With goals and a lab ready, you can start testing.

Distribution and version support

Linux comes in all types of distributions and versions. Each version comes with its own features and functions that traditionally make it hard to find one Linux runtime threat detection tool that supports all of the infrastructure you may have running. A core initial test you should run with your potential runtime threat detection tools is to make sure that they support everything you are currently running or plan to run, so that you always have coverage.

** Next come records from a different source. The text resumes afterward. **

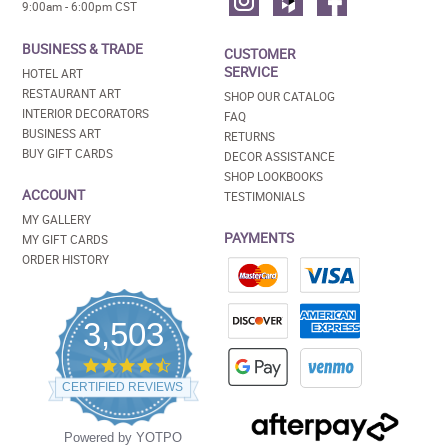
9:00am - 6:00pm CST
BUSINESS & TRADE
CUSTOMER
SERVICE
HOTEL ART
RESTAURANT ART
SHOP OUR CATALOG
INTERIOR DECORATORS
FAQ
BUSINESS ART
RETURNS
BUY GIFT CARDS
DECOR ASSISTANCE
SHOP LOOKBOOKS
ACCOUNT
TESTIMONIALS
MY GALLERY
PAYMENTS
MY GIFT CARDS
ORDER HISTORY
3,503
4.5
star
CERTIFIED REVIEWS
rating
Powered by YOTPO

An example is a classic mix of new Linux distributions and one or two old versions supporting a critical application. A mix of 95 percent Ubuntu Long Term Support (LTS) and 5 percent CentOS 6.10 (past end of life) is not at all uncommon. Most runtime threat detection tools will support the majority of that infrastructure, the Ubuntu 21.04 servers, and offer no support for the rest. Any gaps in coverage put your entire infrastructure at risk, so not having coverage on those CentOS machines can be just as risky as not using any runtime threat detection tool at all.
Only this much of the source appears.